**What the task asks:** Output each entry below as it stands, leaving out every picture.

**The data:**
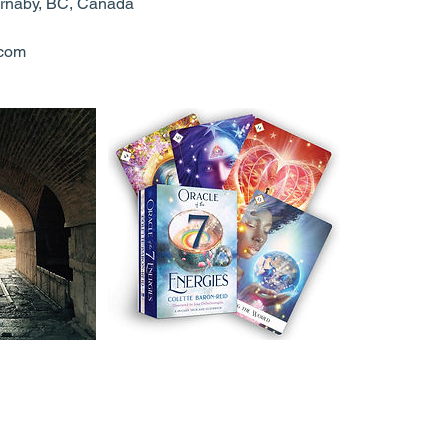
rnaby, BC, Canada
.com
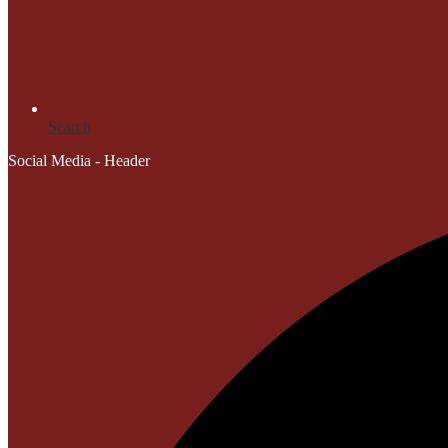
Search
Social Media - Header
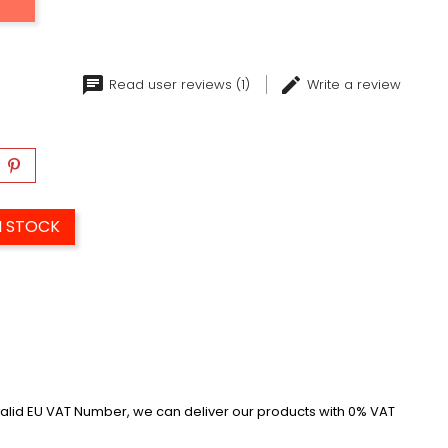
Read user reviews (1)
Write a review
N STOCK
alid EU VAT Number, we can deliver our products with 0% VAT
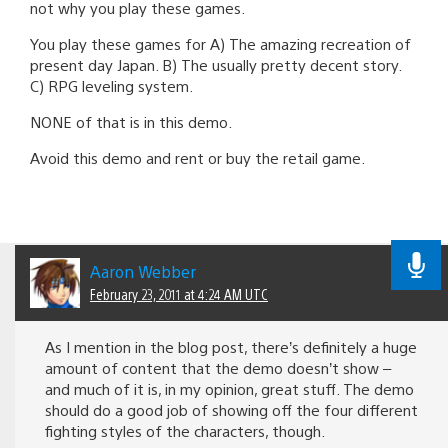
not why you play these games.
You play these games for A) The amazing recreation of
present day Japan. B) The usually pretty decent story.
C) RPG leveling system.
NONE of that is in this demo.
Avoid this demo and rent or buy the retail game.
Aaron Webber
February 23, 2011 at 4:24 AM UTC
As I mention in the blog post, there’s definitely a huge
amount of content that the demo doesn’t show –
and much of it is, in my opinion, great stuff. The demo
should do a good job of showing off the four different
fighting styles of the characters, though.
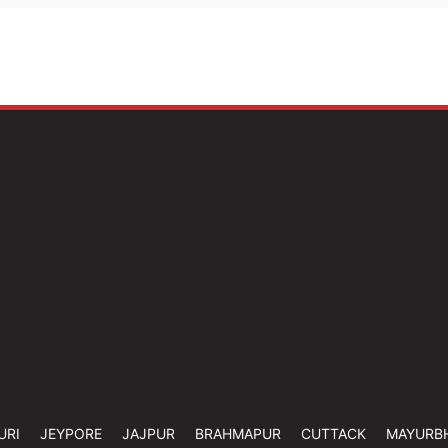
URI
JEYPORE
JAJPUR
BRAHMAPUR
CUTTACK
MAYURB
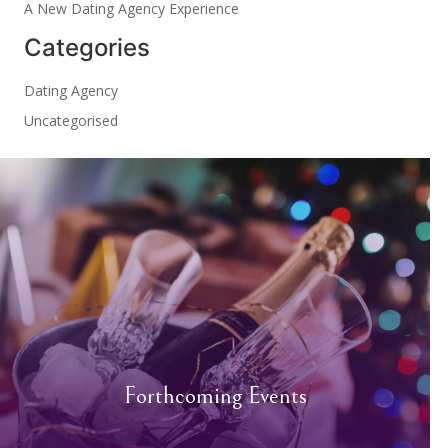
A New Dating Agency Experience
Categories
Dating Agency
Uncategorised
Forthcoming Events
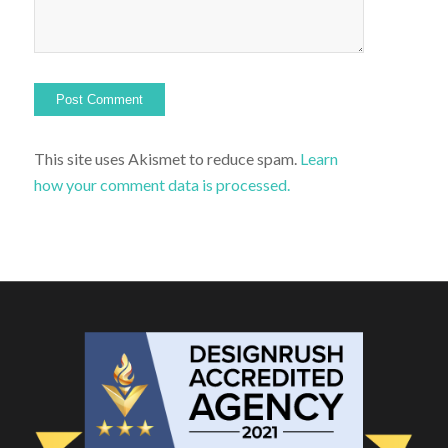
This site uses Akismet to reduce spam.
Learn
how your comment data is processed.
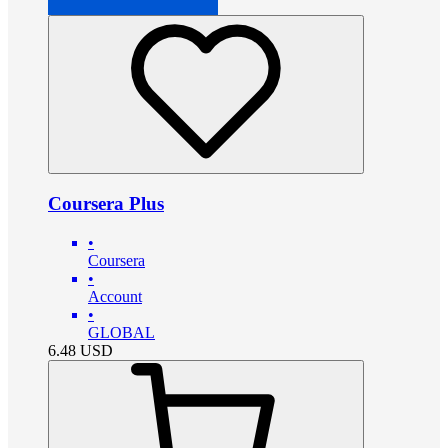
Coursera Plus
•
Coursera
•
Account
•
GLOBAL
6.48
USD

**Written response:**
rnaby, BC, Canada
.com
Search
Social Media - Header
Read user reviews (1)
Write a review
N STOCK
alid EU VAT Number, we can deliver our products with 0% VAT
not why you play these games.
You play these games for A) The amazing recreation of
present day Japan. B) The usually pretty decent story.
C) RPG leveling system.
NONE of that is in this demo.
Avoid this demo and rent or buy the retail game.
Aaron Webber
February 23, 2011 at 4:24 AM UTC
As I mention in the blog post, there’s definitely a huge
amount of content that the demo doesn’t show –
and much of it is, in my opinion, great stuff. The demo
should do a good job of showing off the four different
fighting styles of the characters, though.
URI
JEYPORE
JAJPUR
BRAHMAPUR
CUTTACK
MAYURB
A New Dating Agency Experience
Categories
Dating Agency
Uncategorised
Forthcoming Events
This site uses Akismet to reduce spam.
Learn
how your comment data is processed.
Coursera Plus
•
Coursera
•
Account
•
GLOBAL
6.48
USD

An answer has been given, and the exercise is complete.